Introduction

The conventional view of breast cancer progression is that cancer first begins in the ducts (or lobules) as in situ disease, then invades the surrounding breast tissue prior to metastasizing to distant sites [1]. It is presumed that invasion within the breast (i.e., beyond the basement membrane) is a prerequisite for distant metastasis, and that following invasion, as cancers enlarge, they increase in their propensity to metastasize.

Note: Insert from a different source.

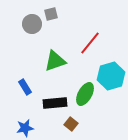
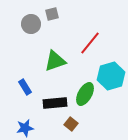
gray square: moved 1 px right
gray circle: moved 1 px left
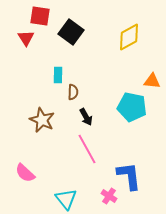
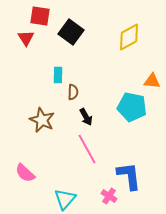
cyan triangle: moved 1 px left; rotated 20 degrees clockwise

In this model, ductal carcinoma in situ (DCIS) is as a nonlethal precursor lesion, whereas invasive breast cancer has acquired the propensity to grow and to metastasize [1]. An ipsilateral invasive breast cancer which is observed after DCIS may be described as either a new primary cancer or as an invasive local recurrence [2, 3]. In contrast, most ipsilateral in-breast events following invasive breast cancer are classified as local recurrences [4].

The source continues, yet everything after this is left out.